── DATA FOR ANALYSIS ──

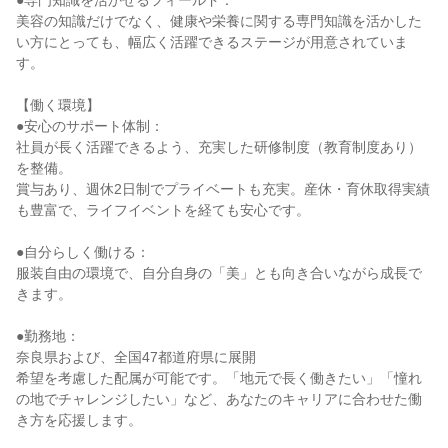
●専門知識を活かせるフィールド：
美容の知識だけでなく、健康や栄養に関する専門知識を活かした
い方にとっても、幅広く活躍できるステージが用意されていま
す。
【働く環境】
●安心のサポート体制：
社員が長く活躍できるよう、充実した研修制度（教育制度あり）
を整備。
賞与あり、週休2日制でプライベートも充実。産休・育休取得実績
も豊富で、ライフイベントを経ても安心です。
●自分らしく働ける：
服装自由の環境で、自分自身の「美」とも向き合いながら成長で
きます。
●勤務地：
奈良県および、全国47都道府県に展開
希望を考慮した配属が可能です。「地元で長く働きたい」「憧れ
の地でチャレンジしたい」など、あなたのキャリアに合わせた働
き方を応援します。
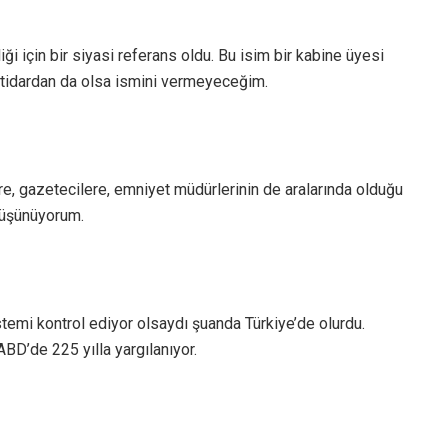
i için bir siyasi referans oldu. Bu isim bir kabine üyesi
iktidardan da olsa ismini vermeyeceğim.
e, gazetecilere, emniyet müdürlerinin de aralarında olduğu
düşünüyorum.
emi kontrol ediyor olsaydı şuanda Türkiye’de olurdu.
ABD’de 225 yılla yargılanıyor.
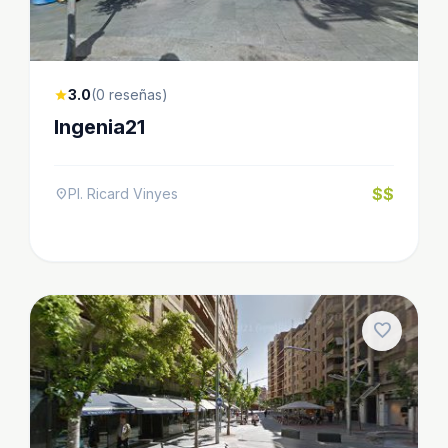
3.0
(0 reseñas)
star
Ingenia21
$$
Pl. Ricard Vinyes
location_on
favorite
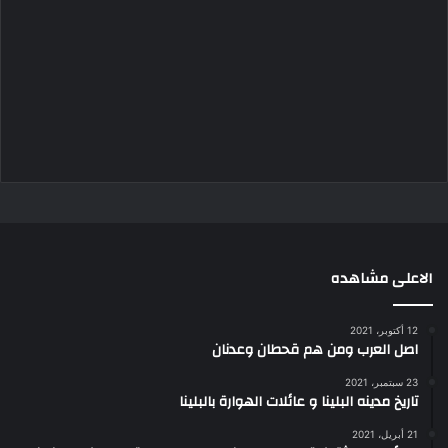
الاعلى مشاهده
12 أكتوبر، 2021
اصل العرب ومن هم قحطان وعدنان
23 سبتمبر، 2021
تاريخ مدينه البلينا و عائلات الهوارة بالبلينا
21 أبريل، 2021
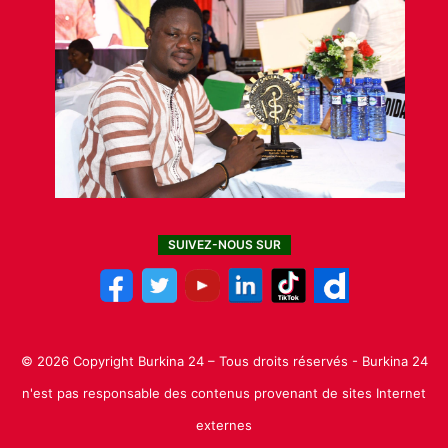
SUIVEZ-NOUS SUR
© 2026 Copyright Burkina 24 – Tous droits réservés - Burkina 24
n'est pas responsable des contenus provenant de sites Internet
externes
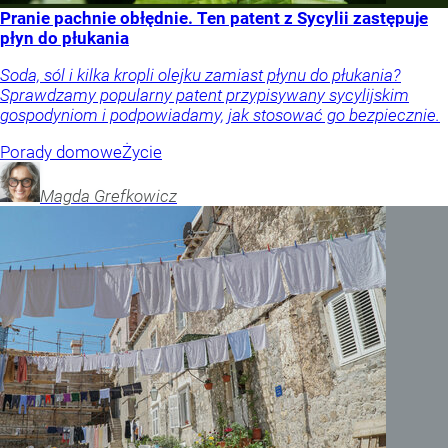
Pranie pachnie obłędnie. Ten patent z Sycylii zastępuje
płyn do płukania
Soda, sól i kilka kropli olejku zamiast płynu do płukania?
Sprawdzamy popularny patent przypisywany sycylijskim
gospodyniom i podpowiadamy, jak stosować go bezpiecznie.
Porady domowe
Życie
Magda
Grefkowicz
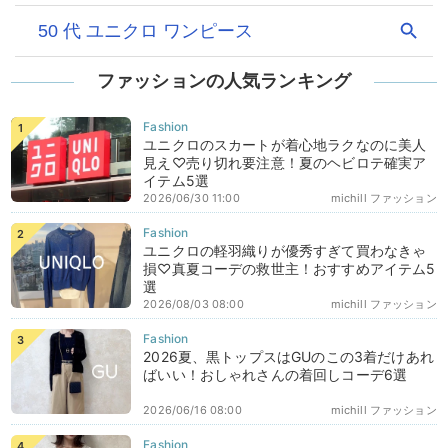
ファッションの人気ランキング
ユニクロのスカートが着心地ラクなのに美人
見え♡売り切れ要注意！夏のヘビロテ確実ア
イテム5選
2026/06/30 11:00
michill ファッション
ユニクロの軽羽織りが優秀すぎて買わなきゃ
損♡真夏コーデの救世主！おすすめアイテム5
選
2026/08/03 08:00
michill ファッション
2026夏、黒トップスはGUのこの3着だけあれ
ばいい！おしゃれさんの着回しコーデ6選
2026/06/16 08:00
michill ファッション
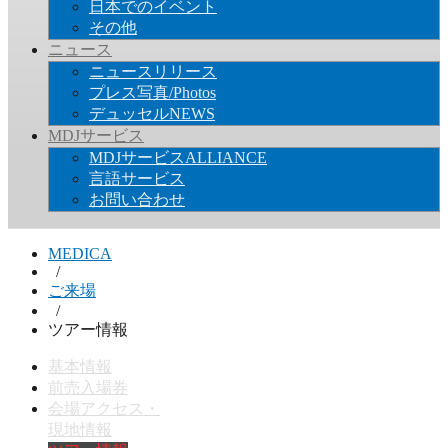
日本でのイベント
その他
ニュース
ニュースリリース
プレス写真/Photos
デュッセルNEWS
MDJサービス
MDJサービスALLIANCE
言語サービス
お問い合わせ
MEDICA
/
ご来場
/
ツアー情報
基本情報
前売入場券
会場アクセス・
現地情報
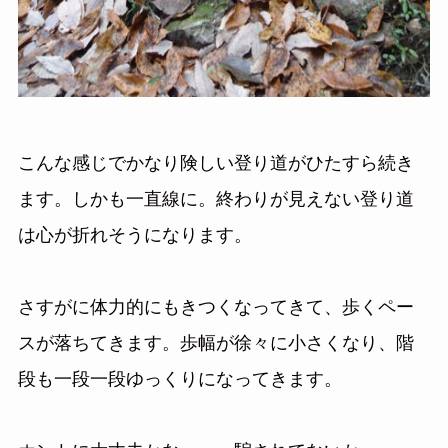
こんな感じでかなり険しい登り道がひたすら続き
ます。しかも一直線に。終わりが見えない登り道
は心が折れそうになります。
さすがに体力的にもきつくなってきて、歩くペー
スが落ちてきます。歩幅が徐々に小さくなり、階
段も一段一段ゆっくりになってきます。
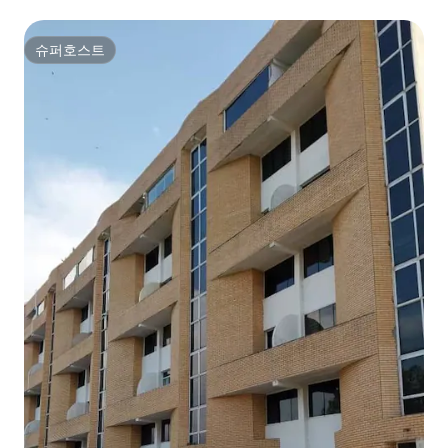
슈퍼호스트
슈퍼호스트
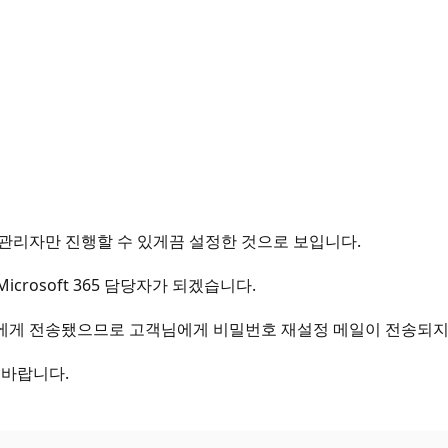
관리자만 진행할 수 있게끔 설정한 것으로 보입니다.
icrosoft 365 담당자가 되겠습니다.
에게 전송됐으므로 고객님에게 비밀번호 재설정 메일이 전송되지
 바랍니다.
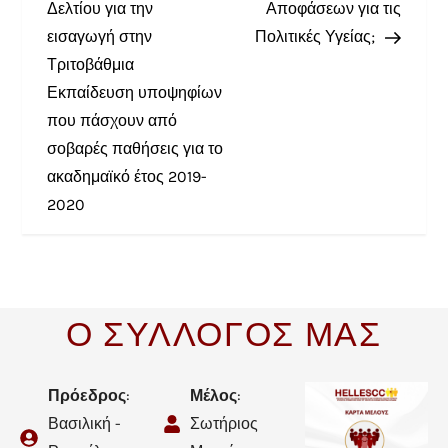
Δελτίου για την
Αποφάσεων για τις
εισαγωγή στην
Πολιτικές Υγείας;
Τριτοβάθμια
Εκπαίδευση υποψηφίων
που πάσχουν από
σοβαρές παθήσεις για το
ακαδημαϊκό έτος 2019-
2020
Ο ΣΥΛΛΟΓΟΣ ΜΑΣ
Πρόεδρος
:
Μέλος
:
Βασιλική -
Σωτήριος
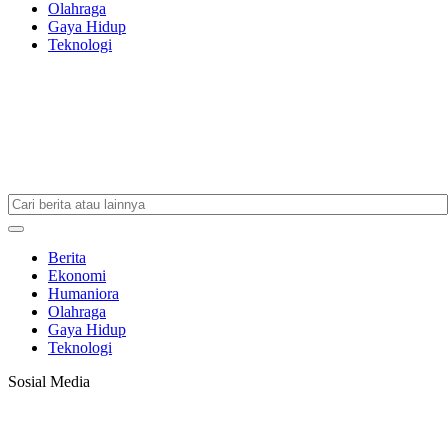
Olahraga
Gaya Hidup
Teknologi
Berita
Ekonomi
Humaniora
Olahraga
Gaya Hidup
Teknologi
Sosial Media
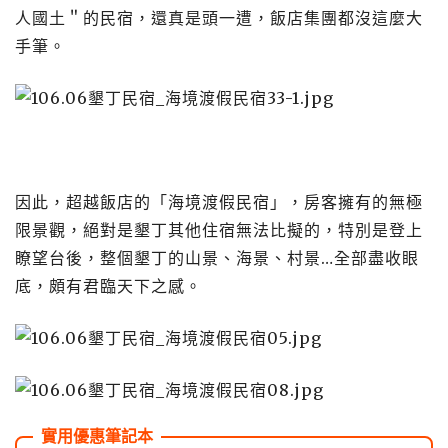
人國土＂的民宿，還真是頭一遭，飯店集團都沒這麼大
手筆。
因此，超越飯店的「海境渡假民宿」，房客擁有的無極
限景觀，絕對是墾丁其他住宿無法比擬的，特別是登上
瞭望台後，整個墾丁的山景、海景、村景…全部盡收眼
底，頗有君臨天下之感。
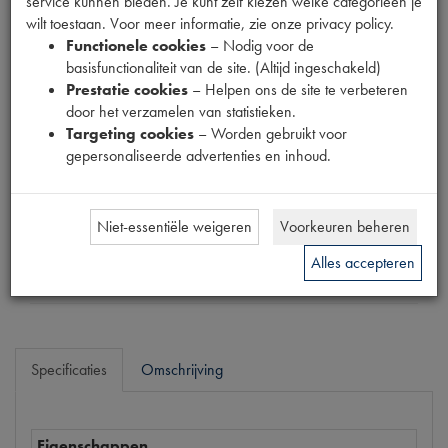
service kunnen bieden. Je kunt zelf kiezen welke categorieën je
Fabrikant
wilt toestaan. Voor meer informatie, zie onze privacy policy.
OUTLET
Functionele cookies
– Nodig voor de
basisfunctionaliteit van de site. (Altijd ingeschakeld)
Productnummer
Prestatie cookies
– Helpen ons de site te verbeteren
1880510
door het verzamelen van statistieken.
Targeting cookies
– Worden gebruikt voor
Normale prijs
gepersonaliseerde advertenties en inhoud.
€
0
,
47
(
€
0
,
39
excl. btw
)
Uw prijs
€
0
,
28
(
€
0
,
23
excl. btw
)
Niet-essentiële weigeren
Voorkeuren beheren
Alles accepteren
Bestel
Specificaties
Omschrijving
Eigenschappen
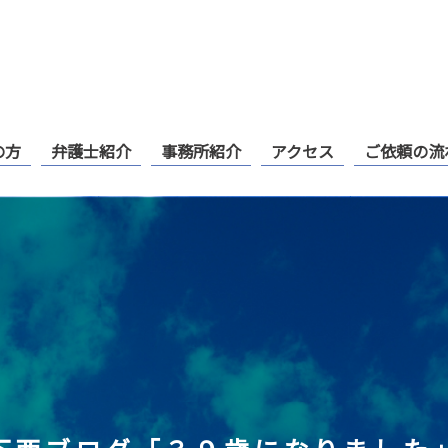
の方
弁護士紹介
事務所紹介
アクセス
ご依頼の流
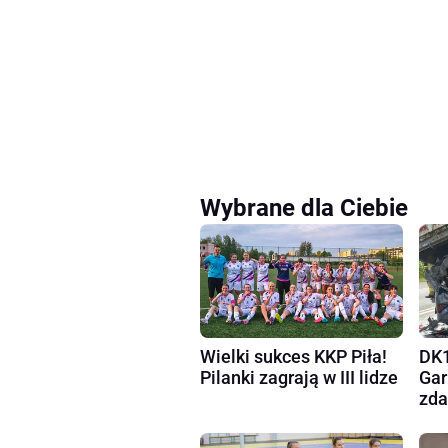
Wybrane dla Ciebie
Wielki sukces KKP Piła!
DK1
Pilanki zagrają w III lidze
Gar
zda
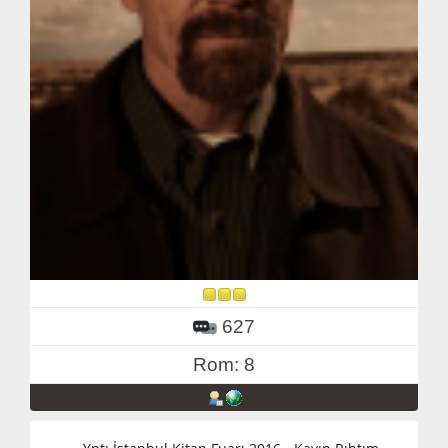
627
Rom: 8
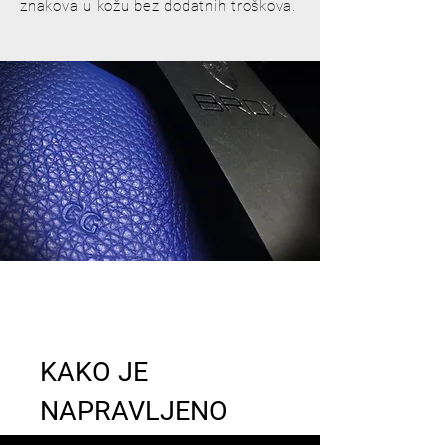
znakova u kožu bez dodatnih troškova.
KAKO JE
NAPRAVLJENO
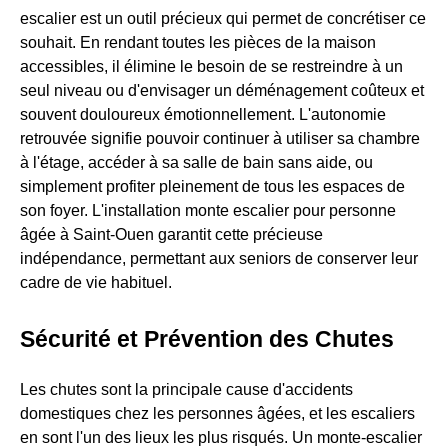
escalier est un outil précieux qui permet de concrétiser ce
souhait. En rendant toutes les pièces de la maison
accessibles, il élimine le besoin de se restreindre à un
seul niveau ou d'envisager un déménagement coûteux et
souvent douloureux émotionnellement. L'autonomie
retrouvée signifie pouvoir continuer à utiliser sa chambre
à l'étage, accéder à sa salle de bain sans aide, ou
simplement profiter pleinement de tous les espaces de
son foyer. L'installation monte escalier pour personne
âgée à Saint-Ouen garantit cette précieuse
indépendance, permettant aux seniors de conserver leur
cadre de vie habituel.
Sécurité et Prévention des Chutes
Les chutes sont la principale cause d'accidents
domestiques chez les personnes âgées, et les escaliers
en sont l'un des lieux les plus risqués. Un monte-escalier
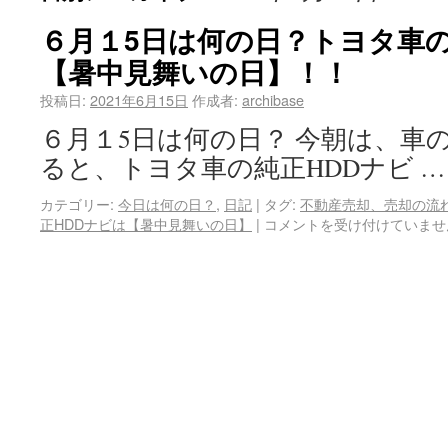
６月１5日は何の日？トヨタ車の
【暑中見舞いの日】！！
投稿日:
2021年6月15日
作成者:
archibase
６月１5日は何の日？ 今朝は、車
ると、トヨタ車の純正HDDナビ 
カテゴリー:
今日は何の日？
,
日記
|
タグ:
不動産売却、売却の流
正HDDナビは【暑中見舞いの日】
|
コメントを受け付けていませ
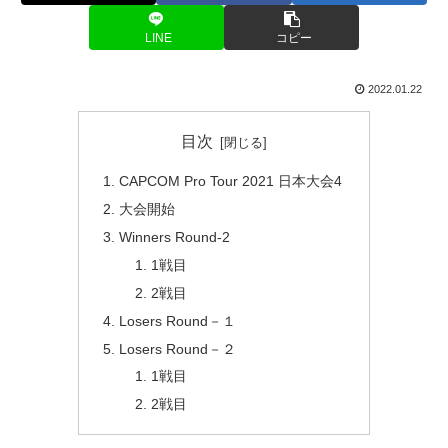
LINE
コピー
2022.01.22
目次
CAPCOM Pro Tour 2021 日本大会4
大会開始
Winners Round-2
1戦目
2戦目
Losers Round－１
Losers Round－２
1戦目
2戦目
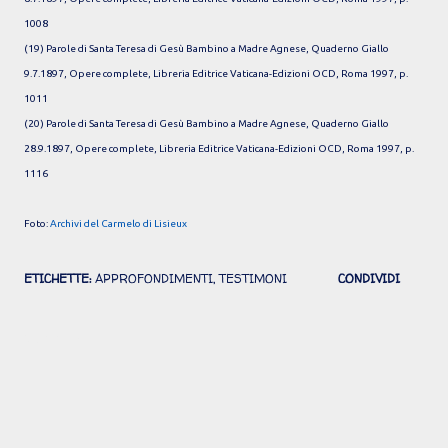
1008
(19) Parole di Santa Teresa di Gesù Bambino a Madre Agnese, Quaderno Giallo
9.7.1897, Opere complete, Libreria Editrice Vaticana-Edizioni OCD, Roma 1997, p.
1011
(20) Parole di Santa Teresa di Gesù Bambino a Madre Agnese, Quaderno Giallo
28.9.1897, Opere complete, Libreria Editrice Vaticana-Edizioni OCD, Roma 1997, p.
1116
Foto:
Archivi del Carmelo di Lisieux
ETICHETTE:
APPROFONDIMENTI
TESTIMONI
CONDIVIDI
Commenti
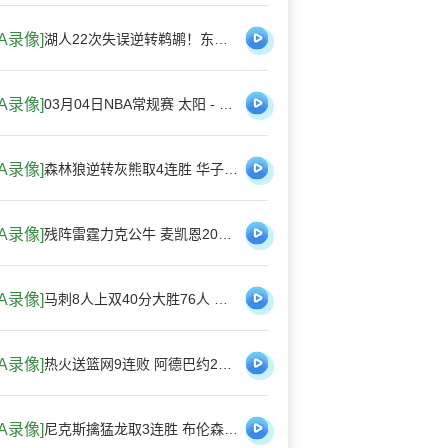
BA录像]
湖人22次失误逆转鹈鹕！东契奇27+10+7+7失误 詹姆斯21+7+7
BA录像]
03月04日NBA常规赛 太阳 - 国王 全场录像
BA录像]
森林狼逆转灰熊取4连胜 华子41分5断 兰德尔23+11 李凯尔首秀
BA录像]
残阵雷霆力克公牛 麦凯恩20分 杰林17+16+6 吉迪14+9+10
BA录像]
马刺8人上双40分大胜76人 文班10+8+6帽 哈珀22分
BA录像]
热火送篮网9连败 阿德巴约23+9+6断 希罗22分 小波特17中3
BA录像]
尼克斯擒猛龙取3连胜 布伦森26+10 唐斯21+13 莺歌上半场26分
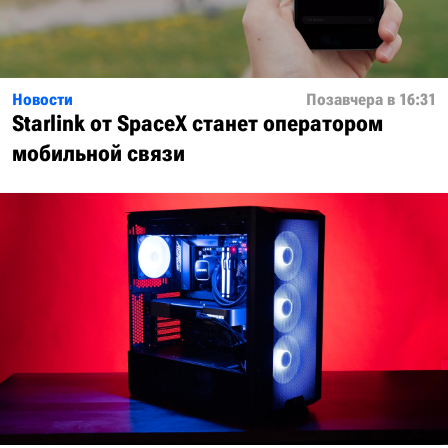
Новости
Позавчера в 16:31
Starlink от SpaceX станет оператором
мобильной связи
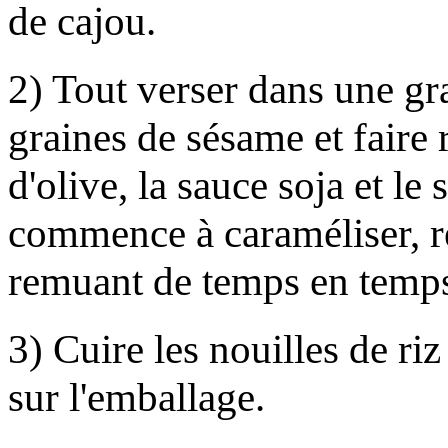
de cajou.
2) Tout verser dans une g
graines de sésame et faire r
d'olive, la sauce soja et le
commence à caraméliser, ré
remuant de temps en temp
3) Cuire les nouilles de riz
sur l'emballage.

───

YOUR OBJECTIVE: In the material above, find each line that has the string "Vaticana" and return it.

WRITTEN ANSWER:
9.7.1897, Opere complete, Libreria Editrice Vaticana-Edizioni OCD, Roma 1997, p.
28.9.1897, Opere complete, Libreria Editrice Vaticana-Edizioni OCD, Roma 1997, p.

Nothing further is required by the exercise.